**Exercise requirements**:
In the material below, find the line with "august 2025" and the line with "căreia, se pare, îi", then output both and every line between them exactly, omitting pictures.
[[ Input open ]]
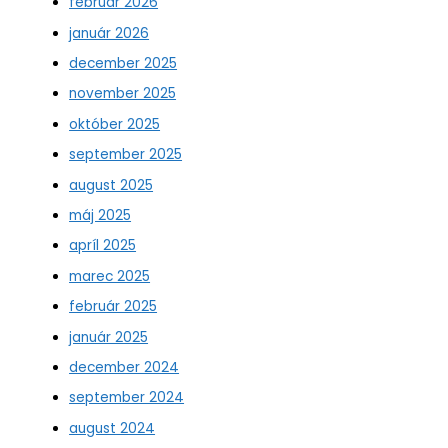
február 2026
január 2026
december 2025
november 2025
október 2025
september 2025
august 2025
máj 2025
apríl 2025
marec 2025
február 2025
január 2025
december 2024
september 2024
august 2024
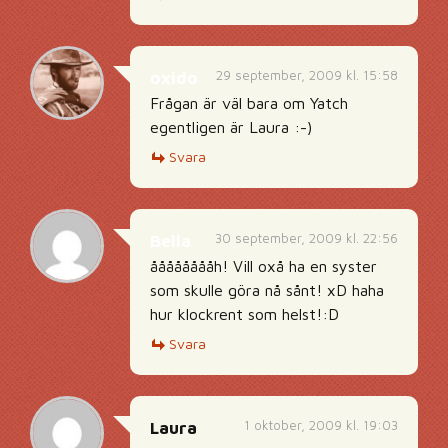
29 september, 2009 kl. 15:58
oxido
Frågan är väl bara om Yatch
egentligen är Laura :-)
Svara
30 september, 2009 kl. 22:56
Bella
ååååååååh! Vill oxå ha en syster
som skulle göra nå sånt! xD haha
hur klockrent som helst!:D
Svara
1 oktober, 2009 kl. 19:03
Laura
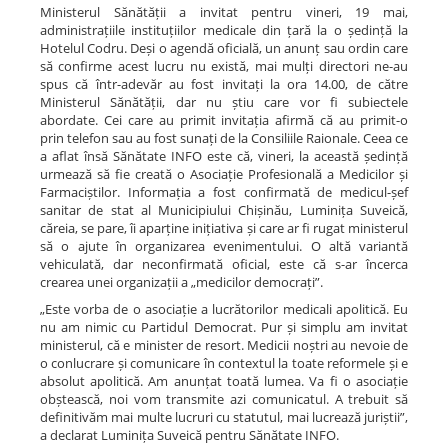
Ministerul Sănătății a invitat pentru vineri, 19 mai,
administrațiile instituțiilor medicale din țară la o ședință la
Hotelul Codru. Deși o agendă oficială, un anunț sau ordin care
să confirme acest lucru nu există, mai mulți directori ne-au
spus că într-adevăr au fost invitați la ora 14.00, de către
Ministerul Sănătății, dar nu știu care vor fi subiectele
abordate. Cei care au primit invitația afirmă că au primit-o
prin telefon sau au fost sunați de la Consiliile Raionale. Ceea ce
a aflat însă Sănătate INFO este că, vineri, la această ședință
urmează să fie creată o Asociație Profesională a Medicilor și
Farmaciștilor. Informația a fost confirmată de medicul-șef
sanitar de stat al Municipiului Chișinău, Luminița Suveică,
căreia, se pare, îi aparține inițiativa și care ar fi rugat ministerul
să o ajute în organizarea evenimentului. O altă variantă
vehiculată, dar neconfirmată oficial, este că s-ar încerca
crearea unei organizații a „medicilor democrați”.
„Este vorba de o asociație a lucrătorilor medicali apolitică. Eu
nu am nimic cu Partidul Democrat. Pur și simplu am invitat
ministerul, că e minister de resort. Medicii noștri au nevoie de
o conlucrare și comunicare în contextul la toate reformele și e
absolut apolitică. Am anunțat toată lumea. Va fi o asociație
obștească, noi vom transmite azi comunicatul. A trebuit să
definitivăm mai multe lucruri cu statutul, mai lucrează juriștii”,
a declarat Luminița Suveică pentru Sănătate INFO.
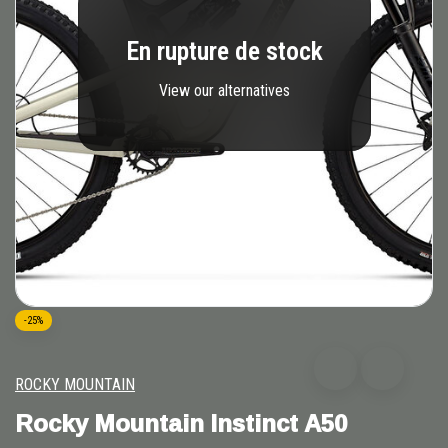
En rupture de stock
View our alternatives
-25%
ROCKY MOUNTAIN
Rocky Mountain Instinct A50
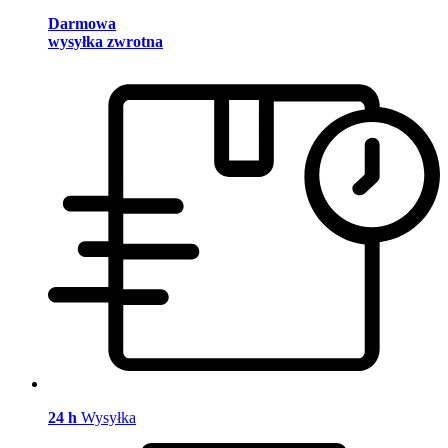
Darmowa
wysyłka zwrotna
24 h
Wysyłka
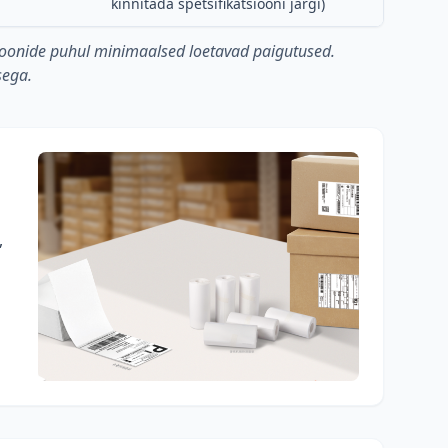
kinnitada spetsifikatsiooni järgi)
ioonide puhul minimaalsed loetavad paigutused.
sega.
,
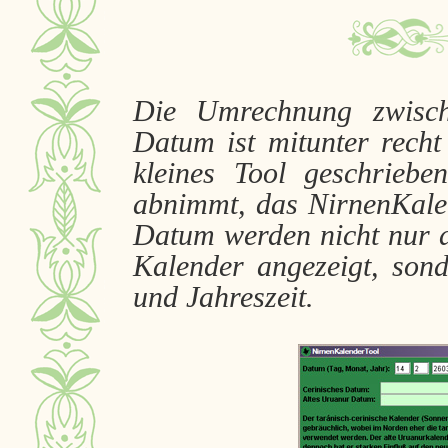
Die Umrechnung zwisch
Datum ist mitunter recht
kleines Tool geschrieb
abnimmt, das NirnenKale
Datum werden nicht nur 
Kalender angezeigt, so
und Jahreszeit.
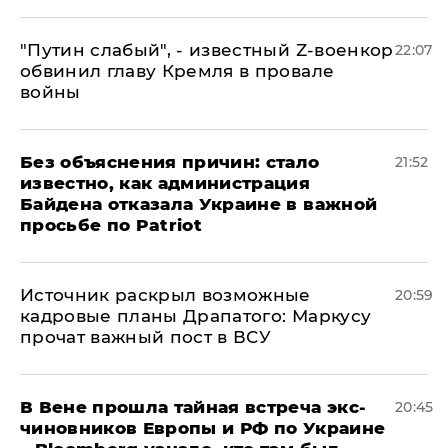
​"Путин слабый", - известный Z-военкор
22:07
обвинил главу Кремля в провале
войны
Без объяснения причин: стало
21:52
известно, как администрация
Байдена отказала Украине в важной
просьбе по Patriot
​Источник раскрыл возможные
20:59
кадровые планы Драпатого: Маркусу
прочат важный пост в ВСУ
В Вене прошла тайная встреча экс-
20:45
чиновников Европы и РФ по Украине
[[ Input closed ]]
**Task output**:
august 2025
máj 2025
apríl 2025
marec 2025
február 2025
január 2025
december 2024
september 2024
august 2024
29 september, 2009 kl. 15:58
oxido
Frågan är väl bara om Yatch
egentligen är Laura :-)
Svara
30 september, 2009 kl. 22:56
Bella
ååååååååh! Vill oxå ha en syster
som skulle göra nå sånt! xD haha
hur klockrent som helst!:D
Svara
1 oktober, 2009 kl. 19:03
Laura
Ministerul Sănătății a invitat pentru vineri, 19 mai,
administrațiile instituțiilor medicale din țară la o ședință la
Hotelul Codru. Deși o agendă oficială, un anunț sau ordin care
să confirme acest lucru nu există, mai mulți directori ne-au
spus că într-adevăr au fost invitați la ora 14.00, de către
Ministerul Sănătății, dar nu știu care vor fi subiectele
abordate. Cei care au primit invitația afirmă că au primit-o
prin telefon sau au fost sunați de la Consiliile Raionale. Ceea ce
a aflat însă Sănătate INFO este că, vineri, la această ședință
urmează să fie creată o Asociație Profesională a Medicilor și
Farmaciștilor. Informația a fost confirmată de medicul-șef
sanitar de stat al Municipiului Chișinău, Luminița Suveică,
căreia, se pare, îi aparține inițiativa și care ar fi rugat ministerul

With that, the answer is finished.